30. Homework 10¶
from datascience import *
import numpy as np
%matplotlib inline
import matplotlib.pyplot as plots
plots.style.use('fivethirtyeight')
from scipy import stats
An undergraduate statistics research project several years ago studied humor styles and personality. The data set from that study is called personality.csv
. We will pull different subsets of that data frame for the work below. Here’s a description of the different variables you will see.
- Sex
M/F response to question about biological sex
- G21
Y/N response to “are you 21 years old or older?”
- Greek
Y/N response to “are you involved in a social Greek fraternity or sorority?”
- AccDate
Y/N response to question: “At a time in your life when you are not involved with anyone, someone asks you out. This person has a great personality, but you do not find them physically attractive.
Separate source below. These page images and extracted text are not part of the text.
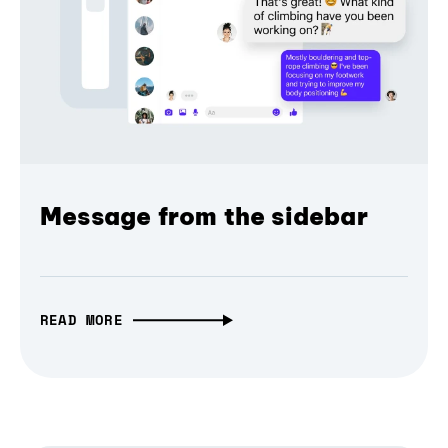
Message from the sidebar
READ MORE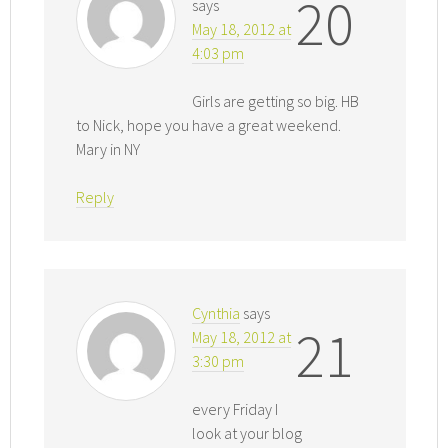
20
says
May 18, 2012 at
4:03 pm
Girls are getting so big. HB
to Nick, hope you have a great weekend.
Mary in NY
Reply
Cynthia
says
21
May 18, 2012 at
3:30 pm
every Friday I
look at your blog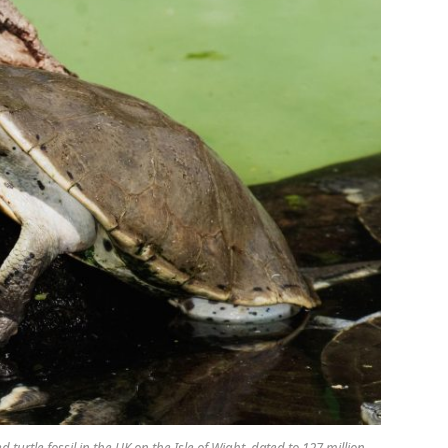
 turtle fossil in the UK on the Isle of Wight, dated to 127 million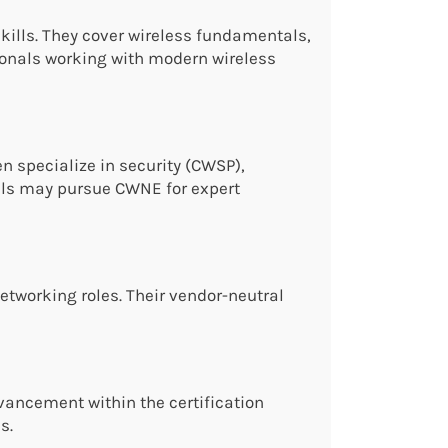
kills. They cover wireless fundamentals,
sionals working with modern wireless
n specialize in security (CWSP),
als may pursue CWNE for expert
networking roles. Their vendor-neutral
dvancement within the certification
s.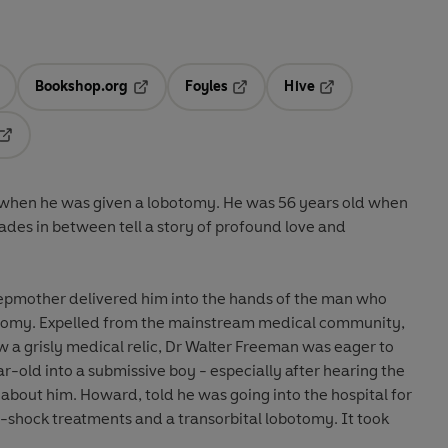
Bookshop.org
Foyles
Hive
ens in a new tab
Opens in a new tab
Opens in a new tab
Opens in a new tab
Opens in a new tab
 when he was given a lobotomy. He was 56 years old when
des in between tell a story of profound love and
epmother delivered him into the hands of the man who
botomy. Expelled from the mainstream medical community,
 a grisly medical relic, Dr Walter Freeman was eager to
-old into a submissive boy - especially after hearing the
d about him. Howard, told he was going into the hospital for
o-shock treatments and a transorbital lobotomy. It took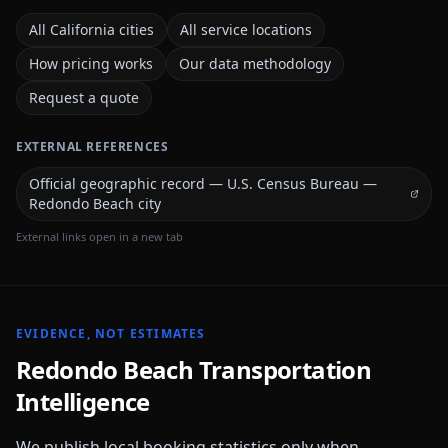
All California cities
All service locations
How pricing works
Our data methodology
Request a quote
EXTERNAL REFERENCES
Official geographic record — U.S. Census Bureau —
Redondo Beach city
External links open in a new tab
EVIDENCE, NOT ESTIMATES
Redondo Beach
Transportation
Intelligence
We publish local booking statistics only when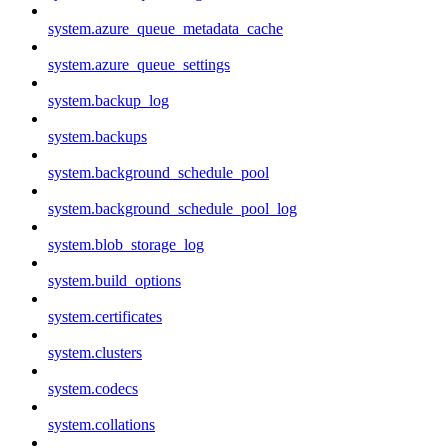
system.azure_queue_metadata_cache
system.azure_queue_settings
system.backup_log
system.backups
system.background_schedule_pool
system.background_schedule_pool_log
system.blob_storage_log
system.build_options
system.certificates
system.clusters
system.codecs
system.collations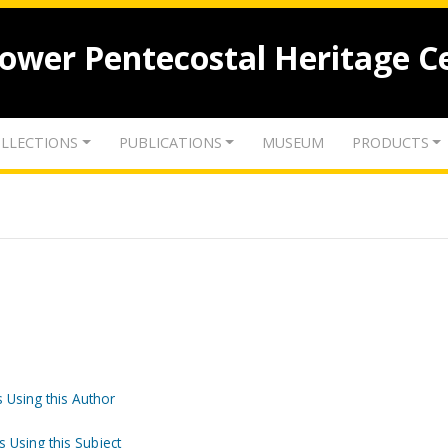
lower Pentecostal Heritage C
LLECTIONS
PUBLICATIONS
MUSEUM
PRODUCTS
 Using this Author
s Using this Subject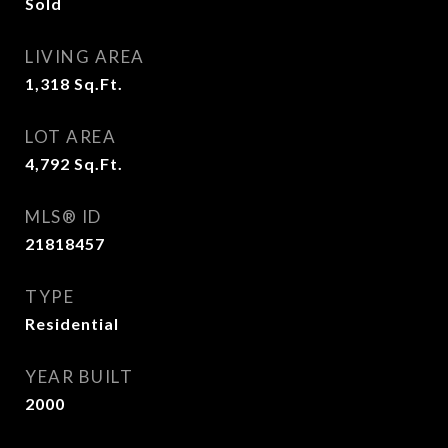
Sold
LIVING AREA
1,318
Sq.Ft.
LOT AREA
4,792
Sq.Ft.
MLS® ID
21818457
TYPE
Residential
YEAR BUILT
2000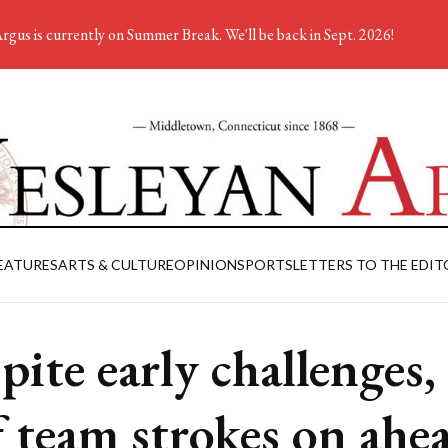
rgus is currently on Summer Break. We'll be back in Sept. 2026!
EATURES
ARTS & CULTURE
OPINION
SPORTS
LETTERS TO THE EDIT
pite early challenges,
f team strokes on ahe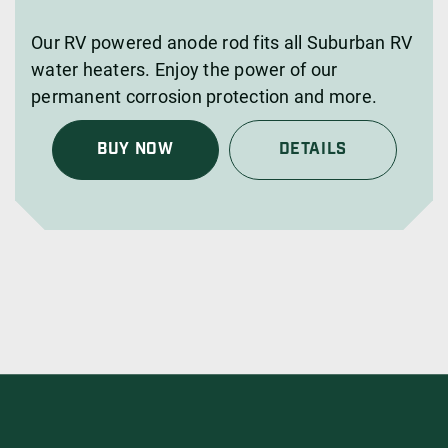
Our RV powered anode rod fits all Suburban RV
water heaters. Enjoy the power of our
permanent corrosion protection and more.
BUY NOW
DETAILS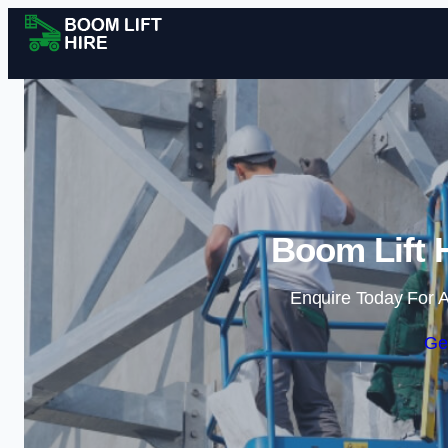
Boom Lift H
Enquire Today For A
Ge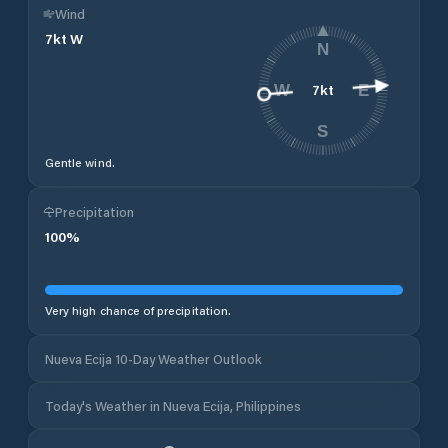
Wind
7
kt
W
N
7
kt
W
E
S
Gentle wind.
Precipitation
100
%
Very high chance of precipitation.
Nueva Ecija 10-Day Weather Outlook
Today's Weather in Nueva Ecija, Philippines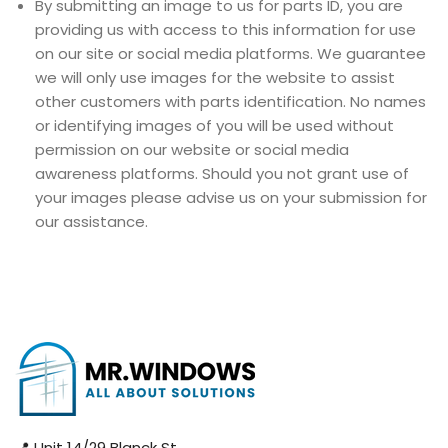
By submitting an image to us for parts ID, you are
providing us with access to this information for use
on our site or social media platforms. We guarantee
we will only use images for the website to assist
other customers with parts identification. No names
or identifying images of you will be used without
permission on our website or social media
awareness platforms. Should you not grant use of
your images please advise us on your submission for
our assistance.
📍 Unit 14/29 Blanck St,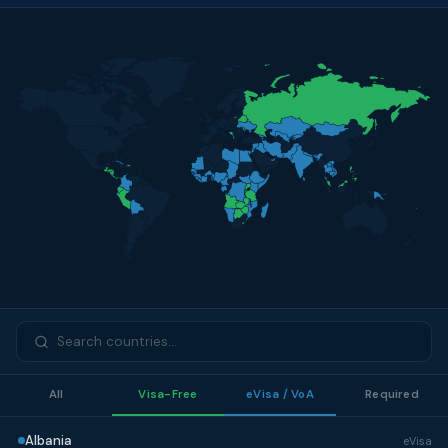
All
Visa-Free
eVisa / VoA
Required
Albania
eVisa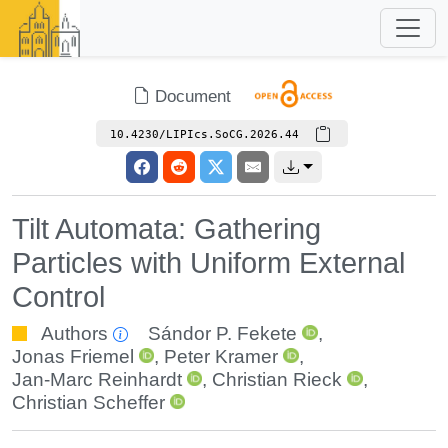
Document
10.4230/LIPIcs.SoCG.2026.44
Tilt Automata: Gathering
Particles with Uniform External
Control
Authors
Sándor P. Fekete
,
Jonas Friemel
,
Peter Kramer
,
Jan-Marc Reinhardt
,
Christian Rieck
,
Christian Scheffer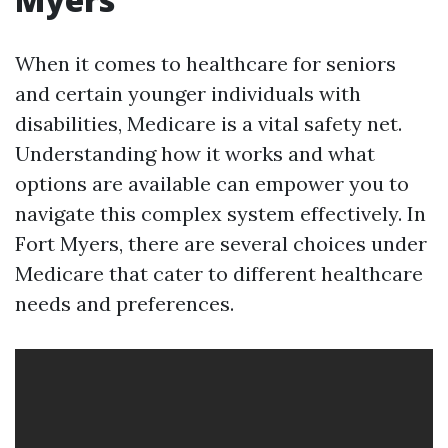
When it comes to healthcare for seniors
and certain younger individuals with
disabilities, Medicare is a vital safety net.
Understanding how it works and what
options are available can empower you to
navigate this complex system effectively. In
Fort Myers, there are several choices under
Medicare that cater to different healthcare
needs and preferences.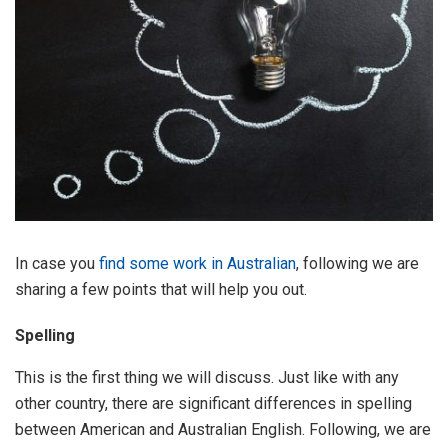
In case you
find some work in Australian
, following we are
sharing a few points that will help you out.
Spelling
This is the first thing we will discuss. Just like with any
other country, there are significant differences in spelling
between American and Australian English. Following, we are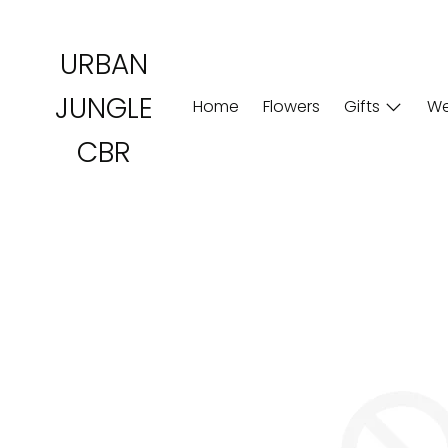
Skip
to
URBAN
content
JUNGLE
Home
Flowers
Gifts
We
CBR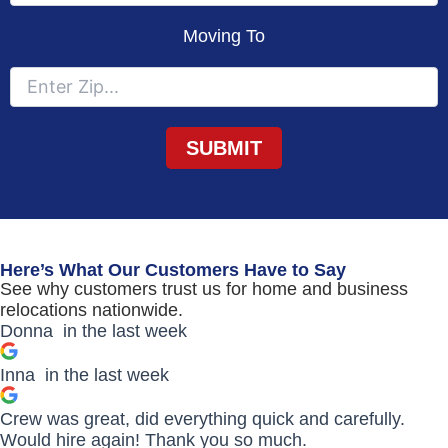
Moving To
Here’s What Our Customers Have to Say
See why customers trust us for home and business
relocations nationwide.
Donna
in the last week
Inna
in the last week
Crew was great, did everything quick and carefully.
Would hire again! Thank you so much.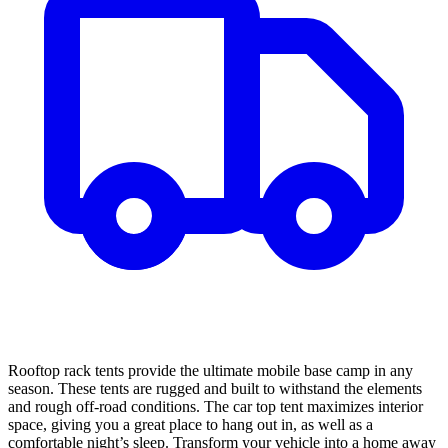
Rooftop rack tents provide the ultimate mobile base camp in any
season. These tents are rugged and built to withstand the elements
and rough off-road conditions. The car top tent maximizes interior
space, giving you a great place to hang out in, as well as a
comfortable night’s sleep. Transform your vehicle into a home away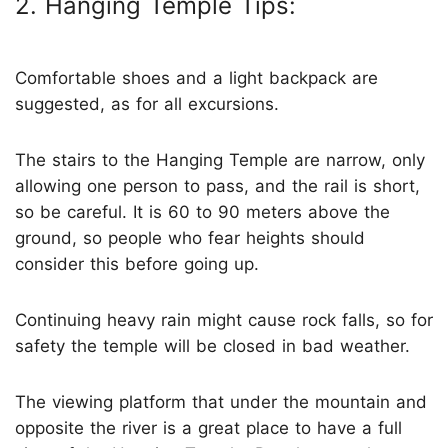
2. Hanging Temple Tips:
Comfortable shoes and a light backpack are
suggested, as for all excursions.
The stairs to the Hanging Temple are narrow, only
allowing one person to pass, and the rail is short,
so be careful. It is 60 to 90 meters above the
ground, so people who fear heights should
consider this before going up.
Continuing heavy rain might cause rock falls, so for
safety the temple will be closed in bad weather.
The viewing platform that under the mountain and
opposite the river is a great place to have a full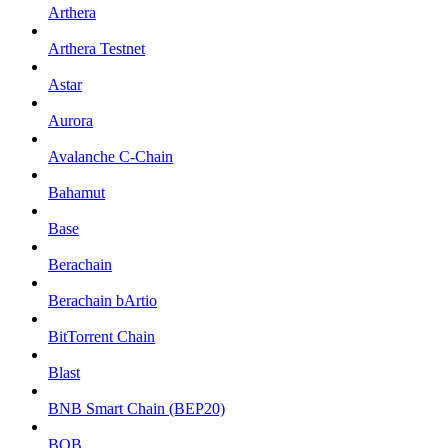
Arthera
Arthera Testnet
Astar
Aurora
Avalanche C-Chain
Bahamut
Base
Berachain
Berachain bArtio
BitTorrent Chain
Blast
BNB Smart Chain (BEP20)
BOB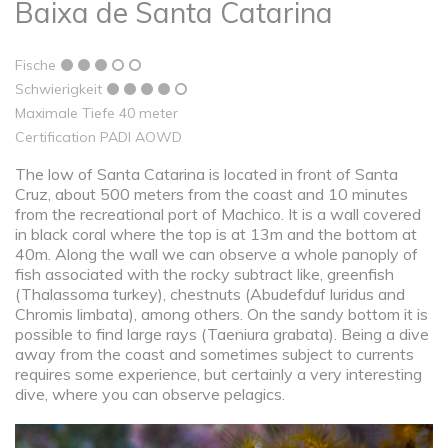
Baixa de Santa Catarina
Fische
Schwierigkeit
Maximale Tiefe 40 meter
Certification PADI AOWD
The low of Santa Catarina is located in front of Santa
Cruz, about 500 meters from the coast and 10 minutes
from the recreational port of Machico. It is a wall covered
in black coral where the top is at 13m and the bottom at
40m. Along the wall we can observe a whole panoply of
fish associated with the rocky subtract like, greenfish
(Thalassoma turkey), chestnuts (Abudefduf luridus and
Chromis limbata), among others. On the sandy bottom it is
possible to find large rays (Taeniura grabata). Being a dive
away from the coast and sometimes subject to currents
requires some experience, but certainly a very interesting
dive, where you can observe pelagics.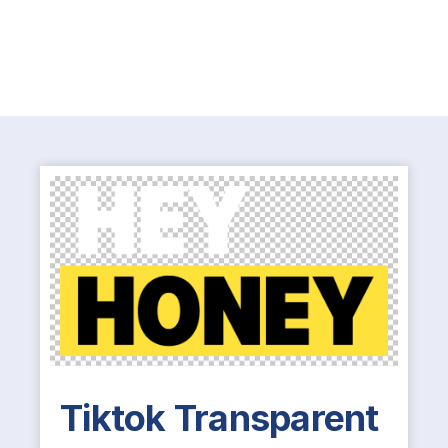
Tiktok Transparent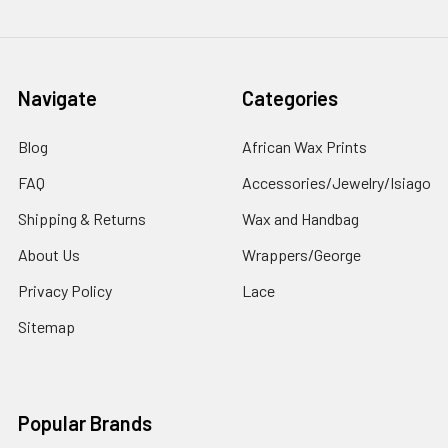
Navigate
Categories
Blog
African Wax Prints
FAQ
Accessories/Jewelry/Isiago
Shipping & Returns
Wax and Handbag
About Us
Wrappers/George
Privacy Policy
Lace
Sitemap
Popular Brands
Do you accept the date?”
- SitClass
Front/middle/back response to “where do you prefer to sit in class?”
- Friends
Same/opposite/either response to “which sex do you find it easiest to make friends with.”
- Stress1, Stress2
Pre-post measure of stress in the 2nd week (Stress1) and 7th week (Stress2) of the semester.
- TxRel
Toxic relationships beliefs, higher scores indicate more toxicity.
- Opt
Optimism, higher scores indicate more optimism.
- SE
Self-esteem, higher score indicate higher levels of self-esteem.
- Neuro
Neuroticism, higher scores indicate higher levels of neuroticism
- Perf
Perfectionism, higher scores indicate higher levels of perfectionism.
- Narc
Narcissism, higher scores indicate higher levels of narcissism.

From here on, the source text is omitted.